To answer this question, the researchers, led by Henry M. Cohen, an MD, PhD graduate student in Dr. Elrod’s laboratory, used CRISPR-based gene editing technology to genetically modify cells to either delete or express specific mitochondrial proteins. This strategy allowed them to isolate the roles of individual MICU proteins.
They also created specialized models with tagged versions of these proteins to track their behavior in living systems via high-resolution imaging techniques developed by collaborator Wolfgang F. Grair, PhD, at Gottfried Schatz Research Center at the Medical University of Graz in Austria. Using imaging, alongside immunoprecipitation and mass spectrometry, the team mapped the interaction networks—or “interactomes”—formed by different MICU protein combinations.
These experiments revealed that distinct combinations of MICU proteins assemble unique sets of metabolic partners, forming complexes known as metabolons. Functional assays showed that metabolons directly influence mitochondrial function.

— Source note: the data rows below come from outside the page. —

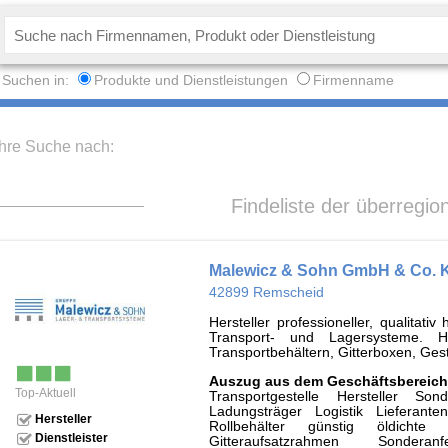
Suchen in:
Produkte und Dienstleistungen
Firmenname
Ihre Suche nach:
Findeliste der überregio
Malewicz & Sohn GmbH & Co. 
42899 Remscheid
Hersteller professioneller, qualitat
Transport- und Lagersysteme. 
Transportbehältern, Gitterboxen, Ges
Auszug aus dem Geschäftsbereich
Top-Aktuell
Transportgestelle Hersteller So
Ladungsträger Logistik Lieferante
Hersteller
Rollbehälter günstig öldichte L
Dienstleister
Gitteraufsatzrahmen Sonderan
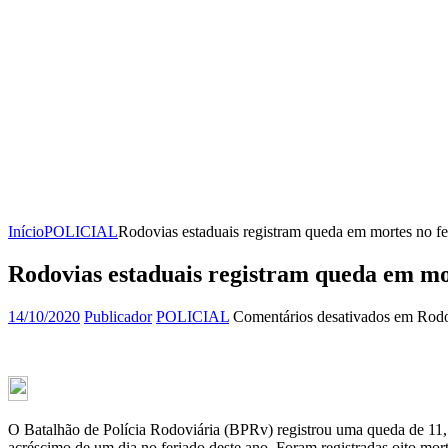
Início
POLICIAL
Rodovias estaduais registram queda em mortes no fe
Rodovias estaduais registram queda em mo
14/10/2020
Publicador
POLICIAL
Comentários desativados
em Rodov
O Batalhão de Polícia Rodoviária (BPRv) registrou uma queda de 11
acréscimo de um dia no feriado deste ano. Foram registradas oito m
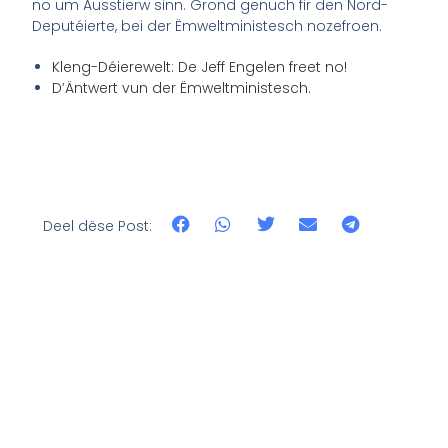
no um Ausstierw sinn. Grond genuch fir den Nord-
Deputéierte, bei der Ëmweltministesch nozefroen.
Kleng-Déierewelt: De Jeff Engelen freet no!
D’Äntwert vun der Ëmweltministesch.
Deel dëse Post:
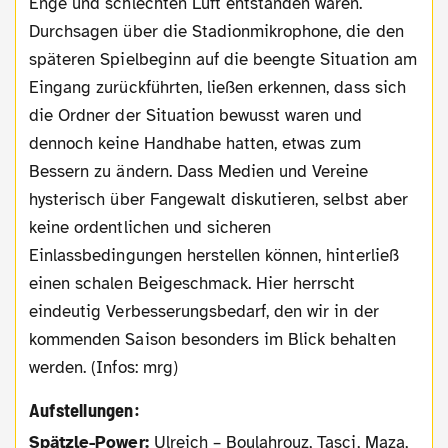
Enge und schlechten Luft entstanden waren.
Durchsagen über die Stadionmikrophone, die den
späteren Spielbeginn auf die beengte Situation am
Eingang zurückführten, ließen erkennen, dass sich
die Ordner der Situation bewusst waren und
dennoch keine Handhabe hatten, etwas zum
Bessern zu ändern. Dass Medien und Vereine
hysterisch über Fangewalt diskutieren, selbst aber
keine ordentlichen und sicheren
Einlassbedingungen herstellen können, hinterließ
einen schalen Beigeschmack. Hier herrscht
eindeutig Verbesserungsbedarf, den wir in der
kommenden Saison besonders im Blick behalten
werden. (Infos: mrg)
Aufstellungen:
Spätzle-Power:
Ulreich – Boulahrouz, Tasci, Maza,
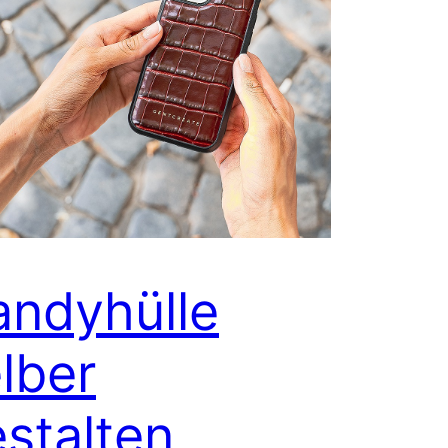
andyhülle
lber
stalten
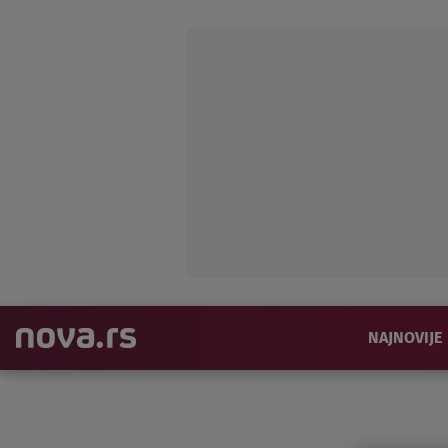
NAJNOVIJE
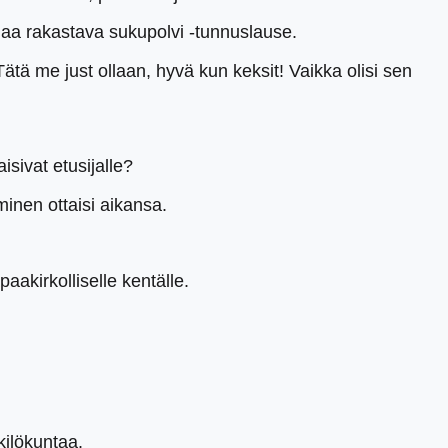
laa rakastava sukupolvi -tunnuslause.
Tätä me just ollaan, hyvä kun keksit! Vaikka olisi sen
isivat etusijalle?
inen ottaisi aikansa.
aakirkolliselle kentälle.
.
kilökuntaa.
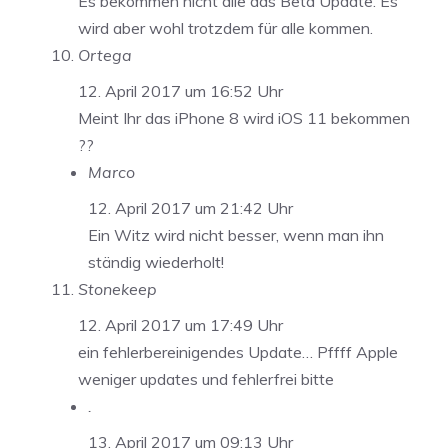
Es bekommen nicht alle das Beta Update. Es
wird aber wohl trotzdem für alle kommen.
Ortega
12. April 2017 um 16:52 Uhr
Meint Ihr das iPhone 8 wird iOS 11 bekommen
??
Marco
12. April 2017 um 21:42 Uhr
Ein Witz wird nicht besser, wenn man ihn
ständig wiederholt!
Stonekeep
12. April 2017 um 17:49 Uhr
ein fehlerbereinigendes Update… Pffff Apple
weniger updates und fehlerfrei bitte
.
13. April 2017 um 09:13 Uhr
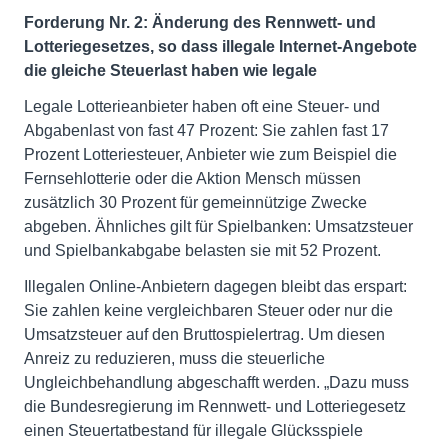
Forderung Nr. 2: Änderung des Rennwett- und
Lotteriegesetzes, so dass illegale Internet-Angebote
die gleiche Steuerlast haben wie legale
Legale Lotterieanbieter haben oft eine Steuer- und
Abgabenlast von fast 47 Prozent: Sie zahlen fast 17
Prozent Lotteriesteuer, Anbieter wie zum Beispiel die
Fernsehlotterie oder die Aktion Mensch müssen
zusätzlich 30 Prozent für gemeinnützige Zwecke
abgeben. Ähnliches gilt für Spielbanken: Umsatzsteuer
und Spielbankabgabe belasten sie mit 52 Prozent.
Illegalen Online-Anbietern dagegen bleibt das erspart:
Sie zahlen keine vergleichbaren Steuer oder nur die
Umsatzsteuer auf den Bruttospielertrag. Um diesen
Anreiz zu reduzieren, muss die steuerliche
Ungleichbehandlung abgeschafft werden. „Dazu muss
die Bundesregierung im Rennwett- und Lotteriegesetz
einen Steuertatbestand für illegale Glücksspiele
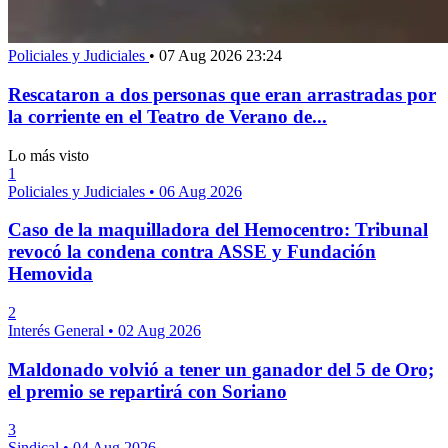
Policiales y Judiciales
•
07 Aug 2026 23:24
Rescataron a dos personas que eran arrastradas por
la corriente en el Teatro de Verano de...
Lo más visto
1
Policiales y Judiciales
•
06 Aug 2026
Caso de la maquilladora del Hemocentro: Tribunal
revocó la condena contra ASSE y Fundación
Hemovida
2
Interés General
•
02 Aug 2026
Maldonado volvió a tener un ganador del 5 de Oro;
el premio se repartirá con Soriano
3
Sindical
•
04 Aug 2026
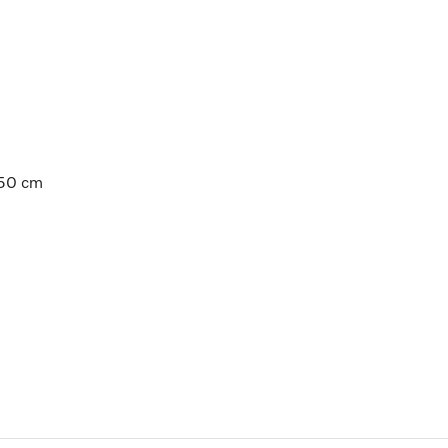
à 50 cm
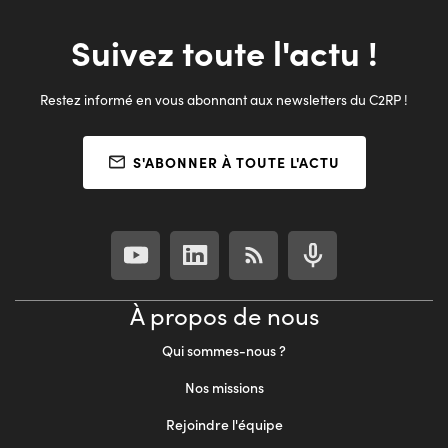
Suivez toute l'actu !
Restez informé en vous abonnant aux newsletters du C2RP !
S'ABONNER À TOUTE L'ACTU
À propos de nous
Qui sommes-nous ?
Nos missions
Rejoindre l'équipe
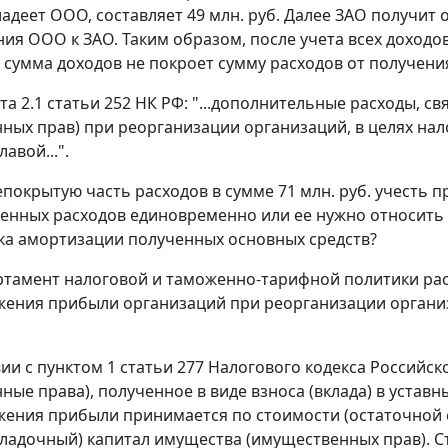
адеет ООО, составляет 49 млн. руб. Далее ЗАО получит
ия ООО к ЗАО. Таким образом, после учета всех доходо
 сумма доходов не покроет сумму расходов от получения
кта 2.1 статьи 252 НК РФ: "...дополнительные расходы, 
ных прав) при реорганизации организаций, в целях на
авой...".
покрытую часть расходов в сумме 71 млн. руб. учесть п
венных расходов единовременно или ее нужно относить 
ка амортизации полученных основных средств?
ртамент налоговой и таможенно-тарифной политики рас
ения прибыли организаций при реорганизации органи
вии с пунктом 1 статьи 277 Налогового кодекса Российск
ные права), полученное в виде взноса (вклада) в уставн
ения прибыли принимается по стоимости (остаточной ст
кладочный) капитал имущества (имущественных прав). С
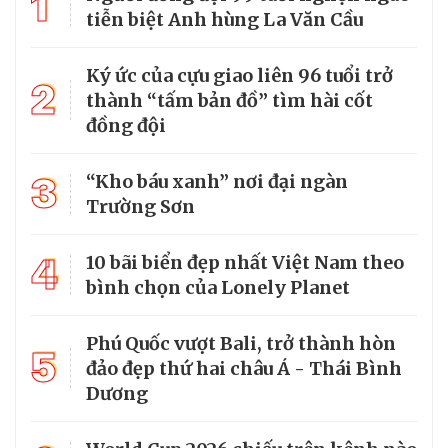
1
tiễn biệt Anh hùng La Văn Cầu
Ký ức của cựu giao liên 96 tuổi trở
2
thành “tấm bản đồ” tìm hài cốt
đồng đội
3
“Kho báu xanh” nơi đại ngàn
Trường Sơn
4
10 bãi biển đẹp nhất Việt Nam theo
bình chọn của Lonely Planet
Phú Quốc vượt Bali, trở thành hòn
5
đảo đẹp thứ hai châu Á - Thái Bình
Dương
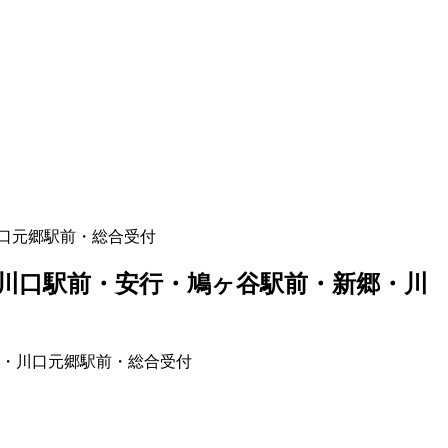
口元郷駅前・総合受付
川口駅前・安行・鳩ヶ谷駅前・新郷・川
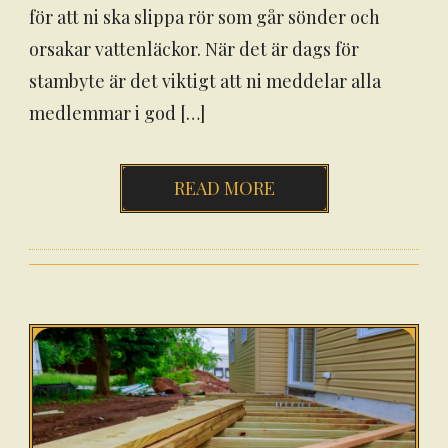
för att ni ska slippa rör som går sönder och
orsakar vattenläckor. När det är dags för
stambyte är det viktigt att ni meddelar alla
medlemmar i god […]
READ MORE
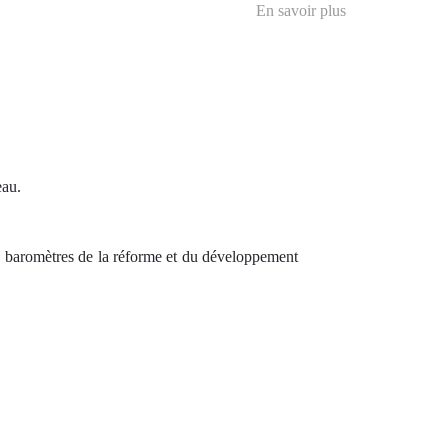
En savoir plus
eau.
s « baromètres de la réforme et du développement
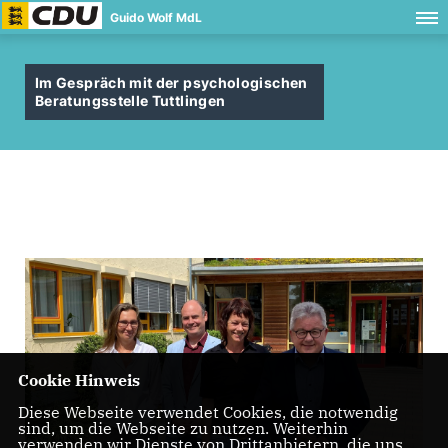
Guido Wolf MdL
Im Gespräch mit der psychologischen
Beratungsstelle Tuttlingen
Cookie Hinweis
Diese Webseite verwendet Cookies, die notwendig
sind, um die Webseite zu nutzen. Weiterhin
verwenden wir Dienste von Drittanbietern, die uns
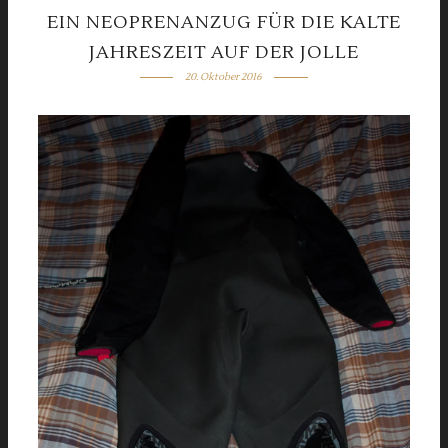
EIN NEOPRENANZUG FÜR DIE KALTE
JAHRESZEIT AUF DER JOLLE
20. Oktober 2016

For example, the researchers demonstrated that MICU2 enhances the activity of a metabolic module linking glycerol-3-phosphate dehydrogenase and Complex II, a crucial enzyme that bridges essential processes in metabolism.
Additional experiments measuring mitochondrial metabolism confirmed that these protein assemblies regulate energy production independently of calcium uptake into the mitochondrial matrix. By coordinating these pathways at a central junction, the inner membrane space, MICU proteins help balance energy production, redox state, and cellular demand—functions that are critical in tissues with high energy needs, such as the heart and brain.
“These metabolons that are formed in response to calcium signaling physically link key energy-producing enzymes allowing them to work together more efficiently,” Dr. Elrod explained. “Metabolons are organized complexes of metabolic enzymes. The result is a system that dynamically adjusts energy production to match the cell’s needs, without requiring changes in internal mitochondrial calcium levels.”
This represents a major conceptual shift. The researchers propose that MICU-driven metabolon formation—not calcium entry into the mitochondrial matrix—is the primary physiological mechanism by which calcium regulates energy production under normal conditions. The work is also the first to demonstrate that MICU proteins can directly organize metabolic machinery in response to calcium signaling independent of the mitochondrial calcium uniporter.
“By identifying these metabolons, we’ve uncovered an entirely new layer of metabolic regulation,” added Dr. Elrod. “It opens the door to targeting metabolism in a more systematic way than we could before.”
The researchers next plan to focus on understanding how this system operates in living organisms under stress conditions, such as exercise, aging, or disease. They also aim to explore whether disruptions in MICU-mediated metabolon formation contribute to metabolic disorders—and whether targeting these protein interactions could offer new therapeutic opportunities.
Other researchers involved in the study include: Carmen Choya-Foces, Adam Chatoff, Anya
Wilkinson, Elena Berezhnaya, Joanne F. Garbincius, Adyson Johnson, Tyler L. Stevens, Jordan E. Howe, Hailey Lesniak, Anna Schmidt, Jennyfer Ngo, Emily Megill, Dhanendra Tomar, and Nathaniel W. Snyder, Aging + Cardiovascular Discovery Center, Department of Cardiovascular Sciences, Lewis Katz School of Medicine; and Benjamin Gottschalk, Gottfried Schatz Research Center, Molecular Biology and Biochemistry, Medical University of Graz, Austria.
The study was funded in part by grants from the National Institutes of Health and the American Heart Association.